When Katie Pourcho, an art teacher at Danville North Elementary School, learned that she had been recognized as Indiana’s 2020 Teacher of the Year, she knew she wanted to take her students with her.
“I decided to become a traveling art gallery and use my clothes as a canvas,” Pourcho said. “I had my kids design briefcases, shoes, shirts, dresses, earrings and more. Some of the pieces were from selected students and some were from an entire class.
Much of the work was done via online learning as spring 2020 led to shelter-in-place orders and school closures due to the pandemic, but even within a school year difficult spring, Pourcho was inspired by what her students were creating.
“Even from home they would submit designs and on the days that I was super disappointed or sad not to see them, it was nice to go to my home art studio and copy my students’ designs on those clothes,” Pourcho said.
The process to become a teacher of the year is quite long.
Each school district in Indiana nominates two teachers (one elementary and one middle/high school) and those names go through a rigorous nomination process.
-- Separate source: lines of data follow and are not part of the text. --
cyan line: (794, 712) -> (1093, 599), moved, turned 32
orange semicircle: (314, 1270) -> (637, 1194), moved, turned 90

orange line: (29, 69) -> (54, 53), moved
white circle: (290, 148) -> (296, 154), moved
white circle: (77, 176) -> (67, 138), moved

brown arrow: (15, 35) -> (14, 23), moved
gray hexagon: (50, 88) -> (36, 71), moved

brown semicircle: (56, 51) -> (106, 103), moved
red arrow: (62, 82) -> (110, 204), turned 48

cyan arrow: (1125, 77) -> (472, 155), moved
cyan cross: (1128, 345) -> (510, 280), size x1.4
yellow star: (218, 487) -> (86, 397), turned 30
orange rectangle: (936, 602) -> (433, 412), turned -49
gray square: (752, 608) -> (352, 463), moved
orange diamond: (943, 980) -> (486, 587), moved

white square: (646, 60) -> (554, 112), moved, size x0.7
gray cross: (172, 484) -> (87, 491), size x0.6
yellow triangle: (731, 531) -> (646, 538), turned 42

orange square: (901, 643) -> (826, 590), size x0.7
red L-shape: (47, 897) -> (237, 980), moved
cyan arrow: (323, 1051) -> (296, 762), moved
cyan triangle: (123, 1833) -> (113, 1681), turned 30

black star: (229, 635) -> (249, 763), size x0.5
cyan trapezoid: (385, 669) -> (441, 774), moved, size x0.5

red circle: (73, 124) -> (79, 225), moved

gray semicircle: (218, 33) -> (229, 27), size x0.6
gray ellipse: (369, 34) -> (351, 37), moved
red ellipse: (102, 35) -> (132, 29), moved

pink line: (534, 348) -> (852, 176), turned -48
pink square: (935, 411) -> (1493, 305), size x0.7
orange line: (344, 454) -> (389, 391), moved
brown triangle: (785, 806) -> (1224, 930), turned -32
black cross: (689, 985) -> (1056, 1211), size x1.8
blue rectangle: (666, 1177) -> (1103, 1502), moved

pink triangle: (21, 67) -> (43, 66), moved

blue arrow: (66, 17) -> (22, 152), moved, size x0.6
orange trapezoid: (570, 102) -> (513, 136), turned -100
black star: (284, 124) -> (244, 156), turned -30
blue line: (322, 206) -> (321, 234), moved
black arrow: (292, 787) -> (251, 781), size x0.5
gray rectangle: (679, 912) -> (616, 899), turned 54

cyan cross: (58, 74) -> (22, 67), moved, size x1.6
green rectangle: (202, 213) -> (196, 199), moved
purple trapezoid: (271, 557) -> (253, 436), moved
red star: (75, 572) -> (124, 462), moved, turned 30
Pourcho submitted his resume, participated in interviews and even gave a speech in front of several judges.
Those responsible for selecting the next Teacher of the Year include former Teachers of the Year, stakeholders and the Ministry of Education administration who narrow down the selection from 30 to 20 and so on.
Once a teacher is appointed, they move on to the pool at the national level.
“We are placed in a cohort of teachers every year from every state and territory,” Pourcho said. “The first time we all met was at Google HQ and they gave us lots of conversation tips and travel information in several different places. Of course it was different for us because at by then, COVID had arrived.
Despite delays and multiple cancellations, Pourcho was still able to attend space camp this summer (wearing a galaxy-inspired blazer) and even won a regional Emmy for his art-related project with WFYI. The grand finale was a trip to Washington, DC, for a White House event and gala honoring teachers.
“I chose a second-grader to be the lead designer for the dress I would wear to the White House and when we got back to school, several other kids contributed some of that design. The gala dress was created by several children who submitted designs,” Pourcho said.
She walked into the White House with a painted pair of shoes, custom-designed earrings, a custom purse, and a dress designed for children.
“At each event, I tried to represent our artists,” Pourcho said. “I met President Biden and the First Lady for a few seconds and met several senators in less than a minute, but because I wore clothes with children’s hands all over it spoke for me well. respects.”
This month, the drawings are featured in an exhibit at the Indiana Statehouse.
The Indiana State Museum worked with the Indiana Arts Commission and loaned four mannequins and a pedestal for the exhibit.
Visitors will see four complete outfits and a variety of accessories.
“It’s cool to be in this space because that’s where our legislators and our lobbyists are. There is also an interactive element,” Pourcho said. “There are questions like, ‘When was the last time you were in an art room?’ and information on how fashion can speak without words.
Another piece is currently on display at the Danville Public Library, and although it is not yet official, the Indiana State Museum has inquired about one of the pieces in the museum.
Pourcho recently took 33 college students on a field trip to the Indiana Statehouse to see their work on display.
“We were able to spend time with Dr. [Katie] Jenner who really took the time to talk to the kids and ask them questions. We visited with State Representative Young, Senator Braun and State Representative Thompson,” Pourcho said. “I think the big highlight was visiting the governor’s office and we met Governor Holcomb, the first lady and the first dog, Henry, was there. They circled around the dog and the governor, and he was such a good listener and answered so many questions.
Although the 2022 Teacher of the Year has been named – Sharita Ware with Tippecanoe School Corporation – Pourcho’s journey is far from over. Former teachers are often asked to speak, sit on a panel and develop connections, but the experiences shared by Pourcho and his students will not be soon forgotten.
“I thought it was a great educational experience. He shows kids different career paths and they got to see how commissioning works and see their work come to life. It’s always been really important to me that students and the community see what little hands can create,” Pourcho said. “There is so much power in there. With so little time with such important people, fashion has the power to make a statement when words just aren’t enough. I wanted my students to be part of it. »
Visit the Indiana State Museum by the end of March to see the Pourcho exhibit.